This study points out the fact that surgeons can’t agree on when lumbar fusion should be used. The study was set up so that 19 spine surgeons were given a proposed classification system to choose patients for lumbar fusion. Each surgeon looked at 32 cases. Each patient had some degree of lumbar degenerative disease.
A classification system helps define which patients would benefit from a spinal fusion. Once patients are selected for fusion, surgeons could decide which method would work best for each person. And a classification system would allow researchers to compare results of each group.
Patients were divided first into two groups based on whether or not they had a previous spinal surgery. The group with no prior surgery was called the primary surgery group. Patients who had a previous surgery were put in the revision group.
Reasons or indications for fusion included deformity, instability, and bone or joint disease. Disc collapse or disc pain was also included.

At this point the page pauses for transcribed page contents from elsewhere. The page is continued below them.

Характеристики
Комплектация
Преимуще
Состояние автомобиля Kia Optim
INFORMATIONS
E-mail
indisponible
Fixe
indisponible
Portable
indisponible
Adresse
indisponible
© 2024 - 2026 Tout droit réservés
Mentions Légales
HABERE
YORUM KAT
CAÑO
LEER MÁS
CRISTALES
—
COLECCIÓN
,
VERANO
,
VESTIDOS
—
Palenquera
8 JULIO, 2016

Surgeons were given descriptions for each of these classifications.
The spine surgeons’ task was to select the reason for fusion using this classification system. Results of the clinical exam, X-rays, and other studies were used to make the decision. The surgeons’ responses were analyzed for consistency.

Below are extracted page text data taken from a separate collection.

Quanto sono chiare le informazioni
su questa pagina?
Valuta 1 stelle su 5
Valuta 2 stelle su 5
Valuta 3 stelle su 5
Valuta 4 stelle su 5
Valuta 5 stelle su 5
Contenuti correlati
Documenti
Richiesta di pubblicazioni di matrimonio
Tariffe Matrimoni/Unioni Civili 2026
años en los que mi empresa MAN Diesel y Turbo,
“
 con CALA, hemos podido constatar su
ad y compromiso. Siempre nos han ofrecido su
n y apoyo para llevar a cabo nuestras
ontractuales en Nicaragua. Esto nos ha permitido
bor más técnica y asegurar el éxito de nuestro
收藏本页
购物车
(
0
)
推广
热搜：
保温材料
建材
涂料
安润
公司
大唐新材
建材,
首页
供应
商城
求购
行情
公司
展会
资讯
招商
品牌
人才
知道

The authors report the level of agreement among the 19 surgeons was ‘only moderate.’ Surgeons were unable to agree on why each patient was chosen for spinal fusion. Decisions are difficult to make because patients often have more than one spinal level involved. Some have X-rays that look worse than the clinical picture and vice versa.
The authors say this classification system isn’t reliable for use with all patients. Degeneration at multiple levels makes the decision more difficult. More study is needed to improve the system.